If anybody can help me figure this out or provide another alternative that's better than doing a system restore of factory reset, that'd be awesome!


----------



## Corday (Mar 3, 2010)

Go to: Speccy - System Information - Free Download, download and post here.


----------



## Mochacino (Mar 4, 2015)

There is a lot of info for different sections on this. Was there something specific you wanted me to post?


----------



## Corday (Mar 3, 2010)

I and others need the specifics of your computer to be of more help.


----------



## Mochacino (Mar 4, 2015)

Well then, this was the Summary part:

Operating System
Windows 7 Home Premium 64-bit SP1
CPU
Intel Core i7 2670QM @ 2.20GHz	55 °C
Sandy Bridge 32nm Technology
RAM
8.00GB Dual-Channel DDR3 @ 665MHz (9-9-9-24)
Motherboard
LENOVO Base Board Product Name (CPU1)	59 °C
Graphics
Generic PnP Monitor ([email protected])
Intel HD Graphics Family (Lenovo)
1024MB NVIDIA GeForce GT 555M (Lenovo)	48 °C
Storage
758GB TOSHIBA THNSNB064GMCJ (SSD)	46 °C
0B HITACHI HTS547575A9E384 (SATA)	34 °C
Optical Drives
PLDS DVD-RW DS8A8SH
Audio
Realtek High Definition Audio


----------



## Corday (Mar 3, 2010)

In elevated command prompt,* etc.* is where you'll find the Host file.


----------



## Mochacino (Mar 4, 2015)

I'm not finding "elevated command prompt", and not really sure if you mean an actual folder or using a command in the command prompt. Can you be a bit more specific please?


----------



## Corday (Mar 3, 2010)

How Do I Open an Elevated Command Prompt?


----------



## Mochacino (Mar 4, 2015)

So just run CP as administrator. Okay, I got that. What's next to finding it? Sorry, I'm really not that tech savvy so may need a bit of a walkthrough with this. D:


----------



## Corday (Mar 3, 2010)

Scroll down to Windows 7 in this URL: How can I reset the Hosts file back to the default?
To be sure there is a Host file problem after completing the above and still encountering the Time Out, rename the file. If the browser works without it, the Host File is corrupted and we'll have to work on that. Be sure to rename it to the original before proceeding.


----------



## Mochacino (Mar 4, 2015)

So I was able to save the Hosts file, and there wasn't anything in it that I needed to edit. Browser still didn't work. I renamed the file and tried again, things still didn't work.

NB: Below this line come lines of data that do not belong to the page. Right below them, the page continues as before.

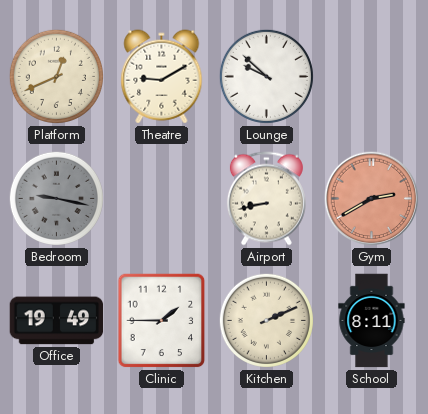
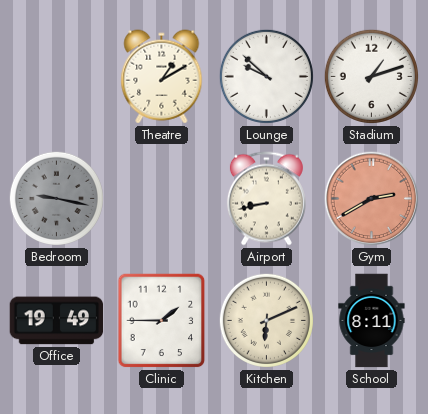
Platform: 12:41 -> none
Theatre: 9:10 -> 1:10
Stadium: none -> 1:12
Kitchen: 2:11 -> 6:11
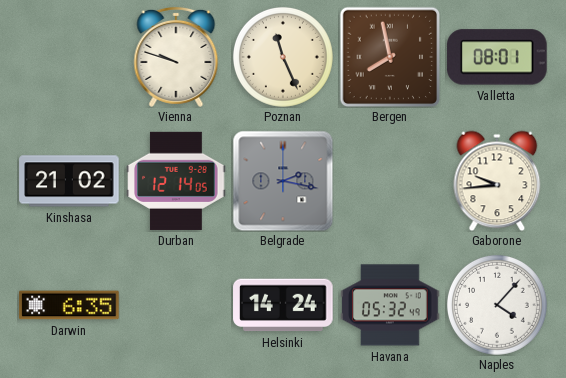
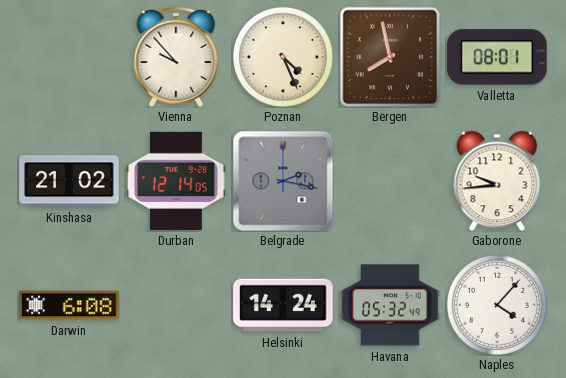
Vienna: 9:48 -> 9:53
Poznan: 11:26 -> 4:26
Darwin: 6:35 -> 6:08
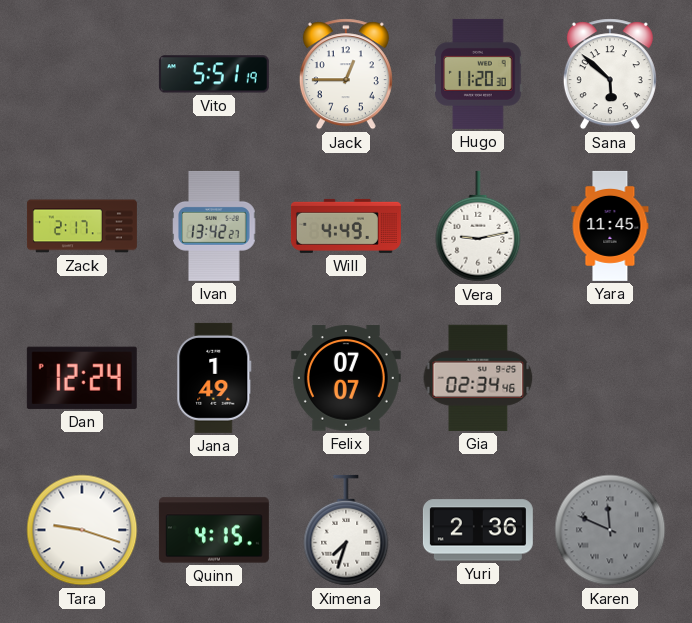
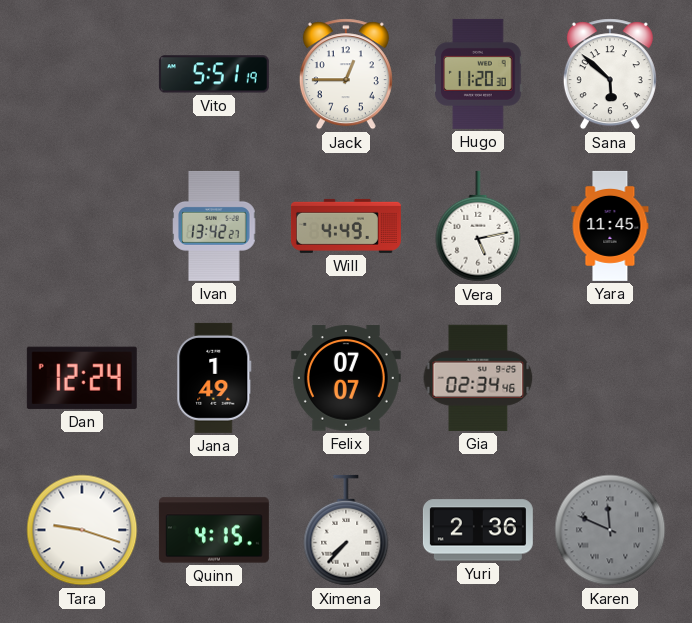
Zack: 2:17 -> none
Vera: 9:13 -> 5:13
Ximena: 7:33 -> 7:37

Set the file back to its original name, ready for the next step.


----------



## Corday (Mar 3, 2010)

Nothing in it (Hosts) should rule out Malware. I'm moving the thread to Networking Support for more help since I can't see it as a browser issue and a System Restore probably wouldn't make a difference. You sure don't want to do the Factory Reset unless it becomes completely necessary. To make things clearer to them, please post exactly what happens when attempting to connect to a gaming server.


----------



## Mochacino (Mar 4, 2015)

Alright. So far, I've had issues signing into a number of my MMO games, or issues downloading content from others. The strange thing is it doesn't happen with EVERY game I have. The same goes for my web browsers as well. Most sites connect fine; but others give me the ERR_CONNECTION_TIMED_OUT thing no matter what I've done so far.

Examples of what happens when connecting to a game server:

-Fill out my username and password, click sign in. Get an error about how they can't authenticate servers/accounts.
-Run a search for online content to download (i.e. maps, custom items, etc.). Get an error that the game can't connect to the server to download. This one in particular is what brought me here after chatting with the game's players and developers.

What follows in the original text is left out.